Corrupção: MPF denuncia Lula, irmão e executivos da Odebrecht  

Frei Chico teria recebido mais de R$ 1 milhão em “mesadas” da construtora, segundo a denúncia. 

O Ministério Público Federal, por meio da Força Tarefa da Lava-Jato em São Paulo, denunciou o ex-presidente Luiz Inácio Lula da Silva e o irmão dele, José Ferreira da Silva (mais conhecido como Frei Chico) por corrupção passiva, e os executivos Alexandrino Alencar e os empresários Marcelo e Emilio Odebrecht por corrupção ativa. 

De acordo com a denúncia, “entre 2003 e 2015, Frei Chico, sindicalista com carreira no setor do petróleo, recebeu R$ 1.131.333,12, por meio de pagamento de ‘mesada’ que variou de R$ 3 mil a R$ 5 mil e que era parte de um “pacote” de vantagens indevidas oferecidas a Lula, em troca de benefícios diversos obtidos pela Odebrecht junto ao governo federal”. 

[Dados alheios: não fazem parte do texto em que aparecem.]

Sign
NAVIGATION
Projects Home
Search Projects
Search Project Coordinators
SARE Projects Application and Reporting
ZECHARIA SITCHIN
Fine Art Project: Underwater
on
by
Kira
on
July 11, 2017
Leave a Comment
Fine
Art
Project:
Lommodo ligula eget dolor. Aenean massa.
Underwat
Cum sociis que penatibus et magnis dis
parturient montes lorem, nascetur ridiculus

A imprensa procurou a defesa de Lula e da Odebrecht e aguarda resposta. 

Segundo o MPF, Lula sugeriu que a Odebrecht contratasse Frei Chico para intermediar um diálogo entre a construtora e os trabalhadores. Ao final do contrato, em 2002, Frei Chico teria passado a receber uma mesada para manter uma relação favorável aos interesses da companhia. 

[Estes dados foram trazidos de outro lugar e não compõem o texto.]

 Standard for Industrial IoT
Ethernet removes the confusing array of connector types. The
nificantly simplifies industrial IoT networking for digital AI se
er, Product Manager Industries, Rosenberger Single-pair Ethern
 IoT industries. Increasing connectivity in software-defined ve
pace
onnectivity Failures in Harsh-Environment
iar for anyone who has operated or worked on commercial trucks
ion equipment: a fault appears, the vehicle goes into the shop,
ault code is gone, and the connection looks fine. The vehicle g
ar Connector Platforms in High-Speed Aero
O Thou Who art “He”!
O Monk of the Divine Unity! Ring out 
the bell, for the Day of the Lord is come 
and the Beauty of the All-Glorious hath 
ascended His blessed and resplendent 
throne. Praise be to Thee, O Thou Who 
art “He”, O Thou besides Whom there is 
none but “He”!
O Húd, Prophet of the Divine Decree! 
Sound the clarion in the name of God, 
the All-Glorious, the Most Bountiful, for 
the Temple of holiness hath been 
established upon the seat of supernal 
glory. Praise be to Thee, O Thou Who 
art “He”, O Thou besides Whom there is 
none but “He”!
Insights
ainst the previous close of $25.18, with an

Em abril de 2017, o ex-diretor da Odebrecht, Alexandrino Alencar, disse em delação premiada que Frei Chico recebeu “mesadas” da empreiteira por 13 anos. Na ocasião, Lula afirmou: “Eu nunca dei 1 real pro meu irmão Frei Chico porque ele nunca precisou, nunca pediu pra mim. Olha, se a Odebrecht resolveu dar R$ 5 mil pro meu irmão, é problema da Odebrecht”, disse. “Por que é que tem que colocar o meu nome nisso?” Também em 2017, após a delação de Alexandrino Alencar, a defesa de Frei Chico afirmou que ele não recebeu nenhuma mesada. 

Em seu interrogatório, Frei Chico admitiu que recebeu pagamentos da Odebrecht, alegando, em sua defesa, que as consultorias que prestava continuaram depois de 2003. Porém, mesmo dada oportunidade, não apresentou quaisquer provas nesse sentido. 

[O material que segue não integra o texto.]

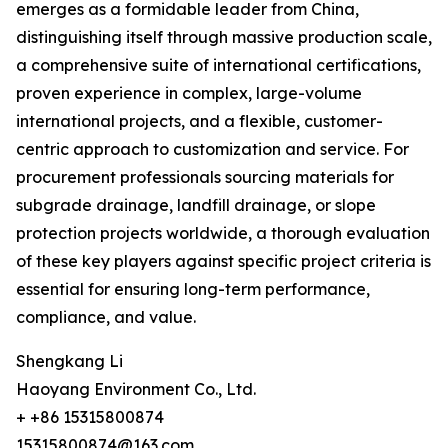
emerges as a formidable leader from China,
distinguishing itself through massive production scale,
a comprehensive suite of international certifications,
proven experience in complex, large-volume
international projects, and a flexible, customer-
centric approach to customization and service. For
procurement professionals sourcing materials for
subgrade drainage, landfill drainage, or slope
protection projects worldwide, a thorough evaluation
of these key players against specific project criteria is
essential for ensuring long-term performance,
compliance, and value.
Shengkang Li
Haoyang Environment Co., Ltd.
+ +86 15315800874
15315800874@163.com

Os crimes de corrupção passiva e corrupção ativa têm pena de 2 a 12 anos de prisão e multa. Na modalidade continuada, as penas podem ser aumentadas de um sexto a dois terços. Ou seja, se condenados, Lula e Frei Chico poderão receber sentenças de 2 anos e 4 meses a 20 anos de prisão.